New York State's multi-million dollar residential energy efficiency programs are chronically underutilized in New York City. Retrofitting half of NYC’s 650,000 small homes would save homeowners $255 million annually and create 1,500 jobs, but thousands of low- and moderate-income residents in communities burdened by energy costs and an outdated building stock have struggled with securing retrofit financing and taking part in these programs.
To address this, Pratt Center launched an innovative initiative to ramp-up residential retrofits through a simple standard package of five energy efficiency measures that can be implemented in hundreds of thousands of similar small homes without a costly, complicated and time-consuming energy audit. We estimate that by eliminating audits, this standard package can make it easier for community-based organizations to ramp-up retrofits in their communities, easier for homeowners to access retrofit financing, and more profitable for small businesses to implement energy efficiency, while generating more retrofit jobs for local residents. For more information about this project, visit our Retrofit Standardization Initiative page.

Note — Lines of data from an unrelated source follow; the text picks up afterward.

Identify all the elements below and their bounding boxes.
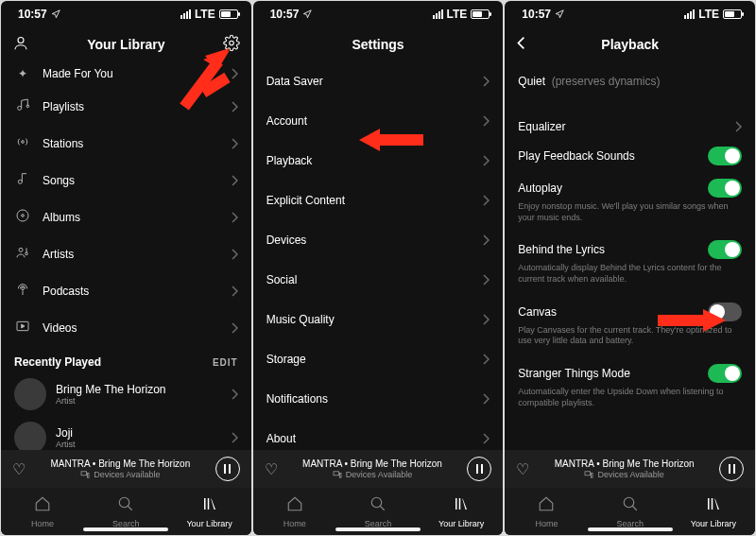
page-title: Your Library	[87, 37, 164, 52]
tab-home[interactable]: Home	[505, 488, 588, 535]
made-for-you-row[interactable]: ✦ Made For You	[1, 61, 251, 88]
settings-row-music-quality[interactable]: Music Quality	[253, 300, 504, 339]
equalizer-label: Equalizer	[518, 120, 565, 133]
now-playing-bar[interactable]: ♡ MANTRA • Bring Me The Horizon Devices …	[1, 450, 251, 488]
playback-row-label: Stranger Things Mode	[518, 367, 630, 380]
library-row-songs[interactable]: Songs	[1, 162, 251, 199]
tab-search-label: Search	[365, 519, 392, 528]
stations-icon	[14, 134, 31, 152]
svg-point-7	[22, 215, 25, 217]
location-icon	[555, 9, 564, 19]
playback-row-play-feedback-sounds: Play Feedback Sounds	[505, 137, 755, 169]
playback-row-label: Canvas	[518, 305, 557, 319]
tab-library[interactable]: Your Library	[420, 488, 503, 535]
svg-point-8	[19, 248, 23, 251]
toggle-play-feedback-sounds[interactable]	[708, 147, 742, 165]
library-row-videos[interactable]: Videos	[1, 309, 251, 346]
phone-settings: 10:57 LTE Settings Data SaverAccountPlay…	[253, 1, 504, 535]
tab-library[interactable]: Your Library	[672, 488, 755, 535]
library-row-albums[interactable]: Albums	[1, 199, 251, 235]
chevron-right-icon	[482, 115, 490, 127]
toggle-stranger-things-mode[interactable]	[708, 364, 742, 383]
now-playing-bar[interactable]: ♡ MANTRA • Bring Me The Horizon Devices …	[253, 450, 504, 488]
library-row-artists[interactable]: Artists	[1, 235, 251, 272]
settings-row-label: Explicit Content	[266, 194, 345, 207]
pause-button[interactable]	[215, 457, 240, 481]
devices-icon	[333, 471, 342, 478]
chevron-right-icon	[482, 274, 490, 285]
settings-row-about[interactable]: About	[253, 419, 504, 450]
tab-library-label: Your Library	[691, 519, 736, 528]
playback-row-behind-the-lyrics: Behind the Lyrics	[505, 231, 755, 263]
network-label: LTE	[447, 8, 468, 21]
recent-item[interactable]: Bring Me The HorizonArtist	[1, 372, 251, 416]
svg-rect-13	[88, 473, 90, 477]
heart-icon[interactable]: ♡	[516, 460, 529, 478]
status-bar: 10:57 LTE	[505, 1, 755, 27]
edit-button[interactable]: EDIT	[213, 357, 238, 368]
settings-row-explicit-content[interactable]: Explicit Content	[253, 181, 504, 220]
devices-available-label: Devices Available	[94, 470, 160, 480]
tab-home[interactable]: Home	[1, 488, 84, 535]
svg-rect-24	[455, 498, 457, 510]
equalizer-row[interactable]: Equalizer	[505, 111, 755, 137]
gear-icon[interactable]	[223, 35, 240, 55]
svg-point-10	[22, 287, 25, 290]
library-row-playlists[interactable]: Playlists	[1, 88, 251, 125]
toggle-autoplay[interactable]	[708, 179, 742, 198]
playback-row-description: Enjoy nonstop music. We'll play you simi…	[505, 201, 755, 231]
back-icon[interactable]	[516, 37, 527, 53]
chevron-right-icon	[482, 314, 490, 325]
playback-row-label: Autoplay	[518, 182, 562, 195]
quiet-row[interactable]: Quiet (preserves dynamics)	[505, 61, 755, 92]
chevron-right-icon	[482, 195, 490, 206]
svg-point-9	[26, 252, 28, 255]
network-label: LTE	[195, 8, 215, 21]
home-indicator[interactable]	[335, 527, 421, 531]
svg-rect-31	[712, 498, 713, 510]
chevron-right-icon	[231, 101, 238, 112]
svg-point-0	[18, 38, 24, 43]
playback-row-label: Play Feedback Sounds	[518, 149, 634, 163]
library-icon	[453, 495, 470, 516]
status-time: 10:57	[18, 8, 47, 21]
home-indicator[interactable]	[83, 527, 168, 531]
pause-button[interactable]	[467, 457, 491, 481]
tab-search-label: Search	[112, 519, 140, 528]
toggle-behind-the-lyrics[interactable]	[708, 240, 742, 259]
recent-item[interactable]: JojiArtist	[1, 416, 251, 450]
quiet-label: Quiet	[518, 75, 545, 88]
settings-row-playback[interactable]: Playback	[253, 141, 504, 181]
location-icon	[302, 9, 312, 19]
settings-row-account[interactable]: Account	[253, 101, 504, 141]
tab-library[interactable]: Your Library	[167, 488, 250, 535]
settings-row-notifications[interactable]: Notifications	[253, 379, 504, 419]
playback-row-stranger-things-mode: Stranger Things Mode	[505, 354, 755, 387]
page-title: Settings	[352, 37, 404, 52]
pause-button[interactable]	[719, 457, 744, 481]
playback-row-canvas: Canvas	[505, 293, 755, 325]
heart-icon[interactable]: ♡	[265, 460, 278, 478]
library-header: Your Library	[1, 27, 251, 61]
svg-point-23	[371, 497, 382, 508]
now-playing-bar[interactable]: ♡ MANTRA • Bring Me The Horizon Devices …	[505, 450, 755, 488]
settings-row-label: Social	[266, 273, 298, 286]
tab-home[interactable]: Home	[253, 488, 336, 535]
settings-row-social[interactable]: Social	[253, 260, 504, 300]
library-row-stations[interactable]: Stations	[1, 125, 251, 162]
toggle-canvas[interactable]	[708, 303, 742, 321]
chevron-right-icon	[231, 432, 238, 443]
settings-row-data-saver[interactable]: Data Saver	[253, 61, 504, 101]
heart-icon[interactable]: ♡	[12, 460, 26, 478]
settings-row-devices[interactable]: Devices	[253, 220, 504, 260]
settings-row-storage[interactable]: Storage	[253, 339, 504, 379]
home-icon	[538, 495, 555, 516]
profile-icon[interactable]	[12, 35, 29, 55]
library-row-podcasts[interactable]: Podcasts	[1, 272, 251, 309]
home-indicator[interactable]	[588, 527, 673, 531]
library-row-label: Songs	[43, 174, 75, 187]
settings-header: Settings	[253, 27, 504, 61]
album-art	[14, 378, 46, 410]
svg-point-4	[22, 141, 25, 144]
recent-title: Bring Me The Horizon	[56, 383, 166, 396]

While we ultimately seek to apply retrofit standardization to all of NYC's small residential building stock, to first test out this approach we are focusing on one building type that meets three initial criteria: prevalence – a building type that represents a large proportion of the city's building stock; feasibility – a building type in which we could thoroughly analyze energy usage and identify potential retrofit upgrades; and energy efficiency opportunities – a building type that could yield a high rate of return on retrofit investments. To identify such a type, we developed a data-driven building type selection methodology. The maps in this series demonstrate our methodology and visualize the pertinent building and community data that inform our Retrofit Standardization Initiative. The content of these maps and our overall building type selection methodology are summarized below.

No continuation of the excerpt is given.